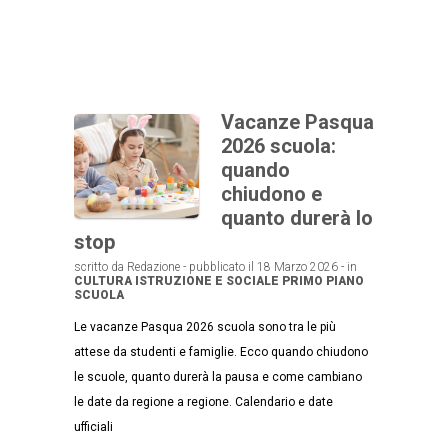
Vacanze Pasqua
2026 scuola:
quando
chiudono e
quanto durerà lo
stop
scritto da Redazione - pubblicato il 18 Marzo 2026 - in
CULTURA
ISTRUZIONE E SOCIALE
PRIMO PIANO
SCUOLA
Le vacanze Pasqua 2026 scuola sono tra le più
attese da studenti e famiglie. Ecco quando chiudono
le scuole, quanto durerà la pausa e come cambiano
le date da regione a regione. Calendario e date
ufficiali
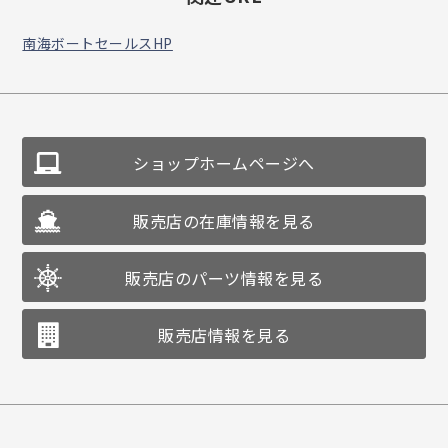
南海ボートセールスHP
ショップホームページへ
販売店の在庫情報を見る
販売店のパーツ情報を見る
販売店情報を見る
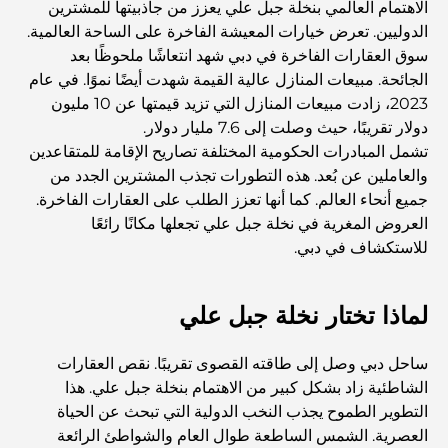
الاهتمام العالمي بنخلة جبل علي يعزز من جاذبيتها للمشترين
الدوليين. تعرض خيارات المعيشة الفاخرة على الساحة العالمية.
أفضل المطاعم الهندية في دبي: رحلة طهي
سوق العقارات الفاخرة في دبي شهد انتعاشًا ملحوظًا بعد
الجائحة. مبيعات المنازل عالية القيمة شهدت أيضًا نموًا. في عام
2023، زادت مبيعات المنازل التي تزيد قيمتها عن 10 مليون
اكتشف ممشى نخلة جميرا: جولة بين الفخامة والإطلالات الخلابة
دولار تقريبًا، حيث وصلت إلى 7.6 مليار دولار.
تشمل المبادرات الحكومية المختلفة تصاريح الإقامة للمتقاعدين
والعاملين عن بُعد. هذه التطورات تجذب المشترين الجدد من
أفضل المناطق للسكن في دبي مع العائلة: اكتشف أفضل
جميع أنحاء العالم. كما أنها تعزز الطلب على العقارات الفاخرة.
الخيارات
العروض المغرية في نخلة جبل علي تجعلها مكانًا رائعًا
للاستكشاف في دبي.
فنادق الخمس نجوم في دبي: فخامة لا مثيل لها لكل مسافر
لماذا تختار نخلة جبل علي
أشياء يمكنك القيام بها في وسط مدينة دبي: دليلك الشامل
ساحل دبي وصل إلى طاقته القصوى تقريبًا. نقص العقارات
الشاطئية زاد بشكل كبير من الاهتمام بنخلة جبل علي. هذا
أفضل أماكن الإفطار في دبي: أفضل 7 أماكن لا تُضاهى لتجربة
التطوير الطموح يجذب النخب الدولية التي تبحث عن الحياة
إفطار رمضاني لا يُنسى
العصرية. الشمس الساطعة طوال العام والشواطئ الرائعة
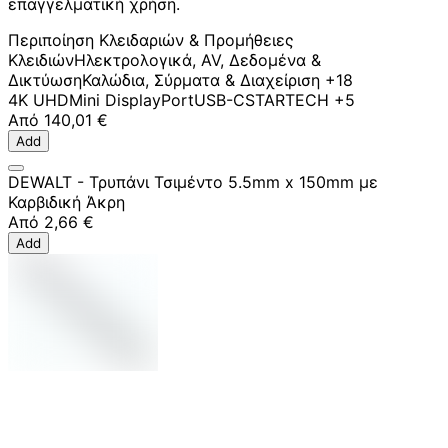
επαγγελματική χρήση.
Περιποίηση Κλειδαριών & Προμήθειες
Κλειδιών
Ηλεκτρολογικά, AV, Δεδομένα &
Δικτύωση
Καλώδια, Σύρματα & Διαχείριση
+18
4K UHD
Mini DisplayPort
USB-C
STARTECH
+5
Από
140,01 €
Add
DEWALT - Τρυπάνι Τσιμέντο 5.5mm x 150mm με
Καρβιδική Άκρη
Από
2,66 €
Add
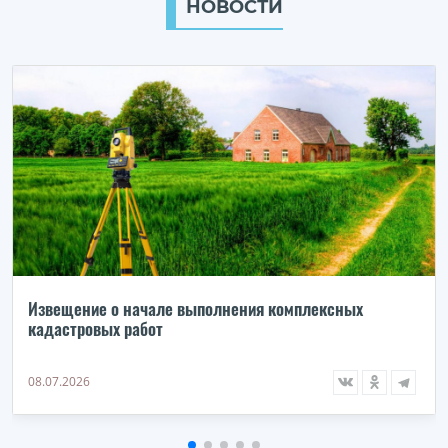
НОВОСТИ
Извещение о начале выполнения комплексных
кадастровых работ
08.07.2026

★ ★ ★ ★ ★

Assignment: Every line of the material above that has the string "Pasqua" needs pulling out.

Answer to this problem:
Vacanze Pasqua
Le vacanze Pasqua 2026 scuola sono tra le più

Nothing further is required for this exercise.